_Exercise_
Leaving out the pictures, transcribe all of the records faithfully.

_Exercise material_

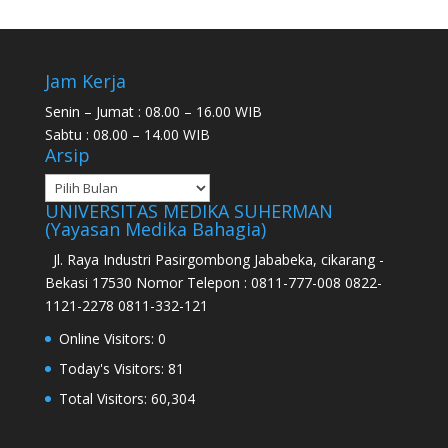
Jam Kerja
Senin – Jumat : 08.00 – 16.00 WIB
Sabtu : 08.00 – 14.00 WIB
Arsip
UNIVERSITAS MEDIKA SUHERMAN
(Yayasan Medika Bahagia)
Jl. Raya Industri Pasirgombong Jababeka, cikarang -
Bekasi 17530 Nomor Telepon : 0811-777-008 0822-
1121-2278 0811-332-121
Online Visitors:
0
Today's Visitors:
81
Total Visitors:
60,304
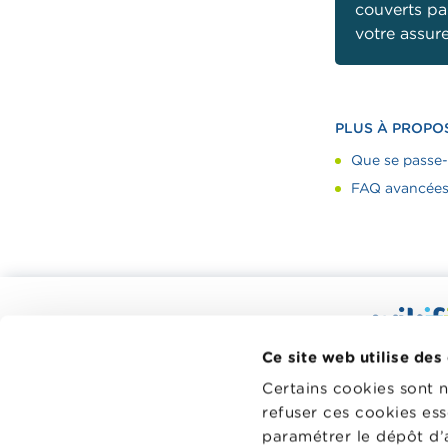
couverts pa
votre assure
PLUS À PROPO
Que se passe-t
FAQ avancées 
Calculateurs, conseils pratiques,
checklists
Wikifin.be
Ce site web utilise des
Budget, payer, emprunter et assurer
décisions f
Certains cookies sont 
à votre di
Famille
refuser ces cookies ess
indépendant
Épargner et investir
paramétrer le dépôt d’
sans aucun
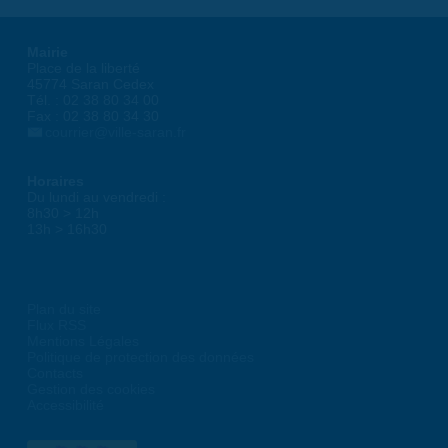
Mairie
Place de la liberté
45774 Saran Cedex
Tél. : 02 38 80 34 00
Fax : 02 38 80 34 30
courrier@ville-saran.fr
Horaires
Du lundi au vendredi :
8h30 > 12h
13h > 16h30
Plan du site
Flux RSS
Mentions Légales
Politique de protection des données
Contacts
Gestion des cookies
Accessibilité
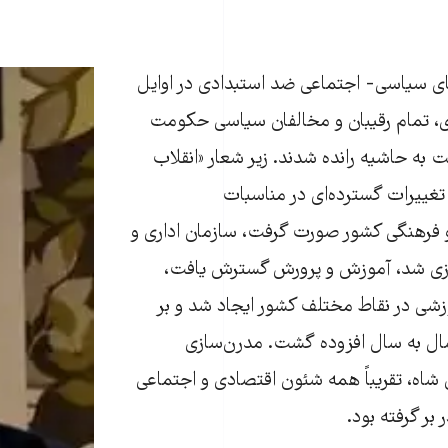
ای سیاسی- اجتماعی ضد استبدادی در اوایل
 تمام رقیبان و مخالفان سیاسی حکومت
 به حاشیه رانده شدند. زیر شعار «انقلاب
تغییرات گسترده‌ای در مناسبات
و فرهنگی کشور صورت گرفت، سازمان اداری و
سازی شد، آموزش و پرورش گسترش یافت،
شی در نقاط مختلف کشور ایجاد شد و بر
سال به سال افزوده گشت. مدرن‌سازی
»ی شاه، تقریباً همه شئون اقتصادی و اجتماعی
 بر گرفته بود.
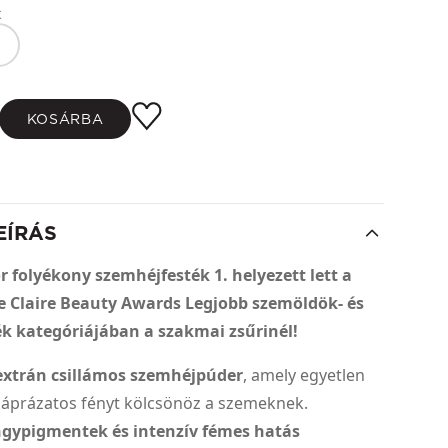
k
KOSÁRBA
EÍRÁS
r folyékony szemhéjfesték 1. helyezett lett a
e Claire Beauty Awards Legjobb szemöldök- és
k kategóriájában a szakmai zsűrinél!
extrán csillámos szemhéjpúder
, amely egyetlen
káprázatos fényt kölcsönöz a szemeknek.
gypigmentek és intenzív fémes hatás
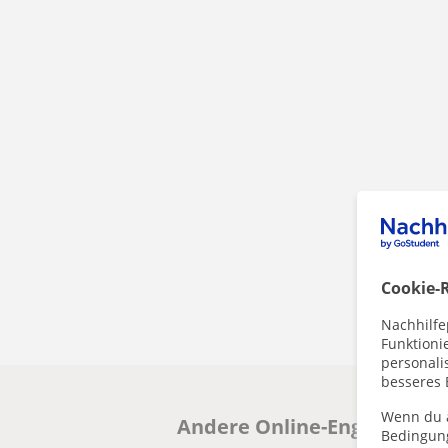
Cookie-R
Nachhilfe
Funktioni
personalis
besseres 
Wenn du a
Andere Online-EnglischLehr
Bedingun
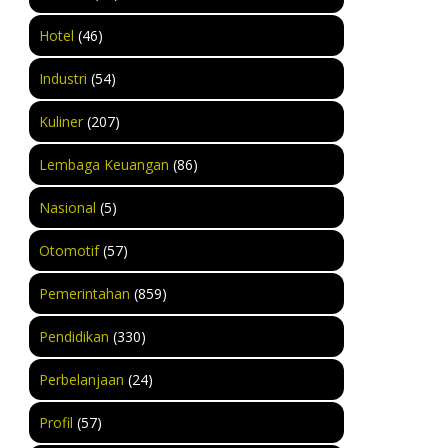
Hotel
(46)
Industri
(54)
Kuliner
(207)
Lembaga Keuangan
(86)
Nasional
(5)
Otomotif
(57)
Pemerintahan
(859)
Pendidikan
(330)
Perbelanjaan
(24)
Profil
(57)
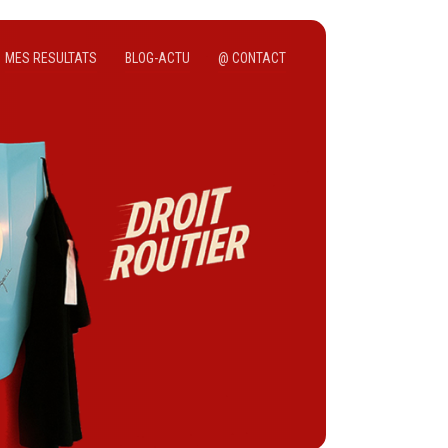
MES RESULTATS
BLOG-ACTU
@ CONTACT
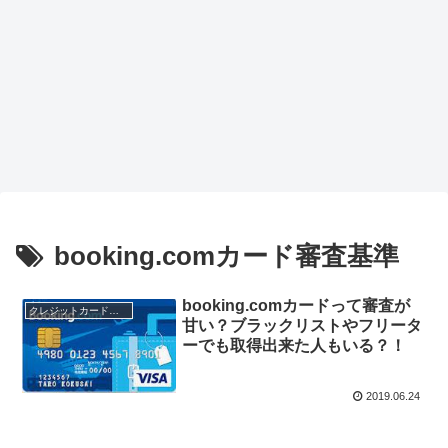
booking.comカード審査基準
booking.comカードって審査が
クレジットカード会社
甘い？ブラックリストやフリータ
ーでも取得出来た人もいる？！
2019.06.24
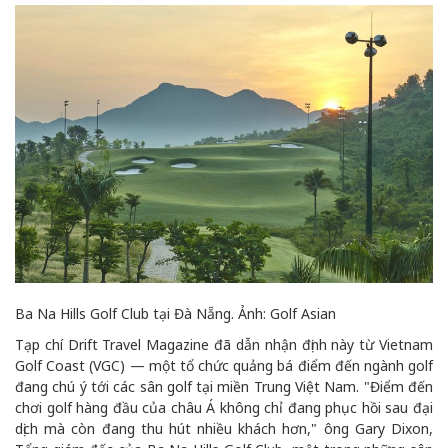
Ba Na Hills Golf Club tại Đà Nẵng. Ảnh: Golf Asian
Tạp chí Drift Travel Magazine đã dẫn nhận định này từ Vietnam
Golf Coast (VGC) — một tổ chức quảng bá điểm đến ngành golf
đang chú ý tới các sân golf tại miền Trung Việt Nam. "Điểm đến
chơi golf hàng đầu của châu Á không chỉ đang phục hồi sau đại
dịch mà còn đang thu hút nhiều khách hơn," ông Gary Dixon,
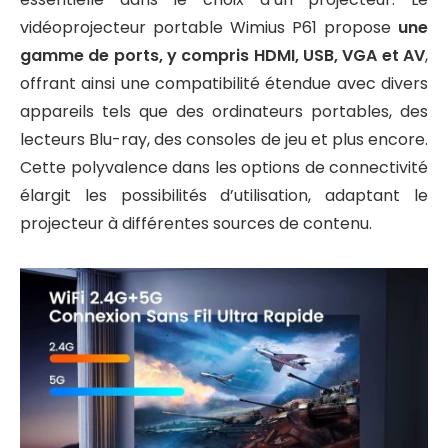
vidéoprojecteur portable Wimius P61 propose
une
gamme de ports, y compris HDMI, USB, VGA et AV
,
offrant ainsi une compatibilité étendue avec divers
appareils tels que des ordinateurs portables, des
lecteurs Blu-ray, des consoles de jeu et plus encore.
Cette polyvalence dans les options de connectivité
élargit les possibilités d’utilisation, adaptant le
projecteur à différentes sources de contenu.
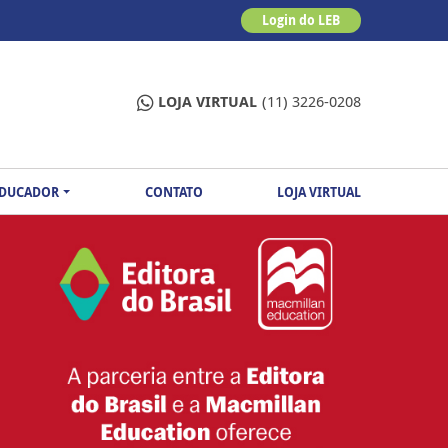
Login do LEB
LOJA VIRTUAL
(11) 3226-0208
EDUCADOR
CONTATO
LOJA VIRTUAL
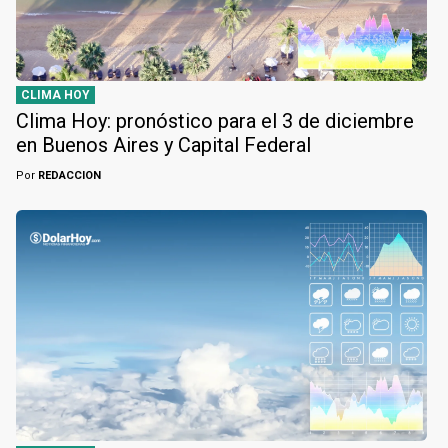
CLIMA HOY
Clima Hoy: pronóstico para el 3 de diciembre
en Buenos Aires y Capital Federal
Por
REDACCION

_Response to this task_
Jam Kerja
Senin – Jumat : 08.00 – 16.00 WIB
Sabtu : 08.00 – 14.00 WIB
Arsip
UNIVERSITAS MEDIKA SUHERMAN
(Yayasan Medika Bahagia)
Jl. Raya Industri Pasirgombong Jababeka, cikarang -
Bekasi 17530 Nomor Telepon : 0811-777-008 0822-
1121-2278 0811-332-121
Online Visitors:
0
Today's Visitors:
81
Total Visitors:
60,304
couverts pa
votre assure
PLUS À PROPO
Que se passe-t
FAQ avancées 
Calculateurs, conseils pratiques,
checklists
Wikifin.be
Ce site web utilise des
Budget, payer, emprunter et assurer
décisions f
Certains cookies sont 
à votre di
Famille
refuser ces cookies ess
indépendant
Épargner et investir
paramétrer le dépôt d’
sans aucun
Mairie
Place de la liberté
45774 Saran Cedex
Tél. : 02 38 80 34 00
Fax : 02 38 80 34 30
courrier@ville-saran.fr
Horaires
Du lundi au vendredi :
8h30 > 12h
13h > 16h30
Plan du site
Flux RSS
Mentions Légales
Politique de protection des données
Contacts
Gestion des cookies
Accessibilité
ای سیاسی- اجتماعی ضد استبدادی در اوایل
 تمام رقیبان و مخالفان سیاسی حکومت
 به حاشیه رانده شدند. زیر شعار «انقلاب
تغییرات گسترده‌ای در مناسبات
و فرهنگی کشور صورت گرفت، سازمان اداری و
سازی شد، آموزش و پرورش گسترش یافت،
شی در نقاط مختلف کشور ایجاد شد و بر
سال به سال افزوده گشت. مدرن‌سازی
»ی شاه، تقریباً همه شئون اقتصادی و اجتماعی
 بر گرفته بود.
k
KOSÁRBA
EÍRÁS
r folyékony szemhéjfesték 1. helyezett lett a
e Claire Beauty Awards Legjobb szemöldök- és
k kategóriájában a szakmai zsűrinél!
extrán csillámos szemhéjpúder
, amely egyetlen
káprázatos fényt kölcsönöz a szemeknek.
gypigmentek és intenzív fémes hatás
Cookie-R
Nachhilfe
Funktioni
personalis
besseres 
Wenn du a
Andere Online-EnglischLehr
Bedingun
Hotel
(46)
Industri
(54)
Kuliner
(207)
Lembaga Keuangan
(86)
Nasional
(5)
Otomotif
(57)
Pemerintahan
(859)
Pendidikan
(330)
Perbelanjaan
(24)
Profil
(57)
MES RESULTATS
BLOG-ACTU
@ CONTACT
booking.comカード審査基準
booking.comカードって審査が
クレジットカード会社
甘い？ブラックリストやフリータ
ーでも取得出来た人もいる？！
2019.06.24
Ba Na Hills Golf Club tại Đà Nẵng. Ảnh: Golf Asian
Tạp chí Drift Travel Magazine đã dẫn nhận định này từ Vietnam
Golf Coast (VGC) — một tổ chức quảng bá điểm đến ngành golf
đang chú ý tới các sân golf tại miền Trung Việt Nam. "Điểm đến
chơi golf hàng đầu của châu Á không chỉ đang phục hồi sau đại
dịch mà còn đang thu hút nhiều khách hơn," ông Gary Dixon,
vidéoprojecteur portable Wimius P61 propose
une
gamme de ports, y compris HDMI, USB, VGA et AV
,
offrant ainsi une compatibilité étendue avec divers
appareils tels que des ordinateurs portables, des
lecteurs Blu-ray, des consoles de jeu et plus encore.
Cette polyvalence dans les options de connectivité
élargit les possibilités d’utilisation, adaptant le
projecteur à différentes sources de contenu.
Login do LEB
LOJA VIRTUAL
(11) 3226-0208
EDUCADOR
CONTATO
LOJA VIRTUAL
CLIMA HOY
Clima Hoy: pronóstico para el 3 de diciembre
en Buenos Aires y Capital Federal
Por
REDACCION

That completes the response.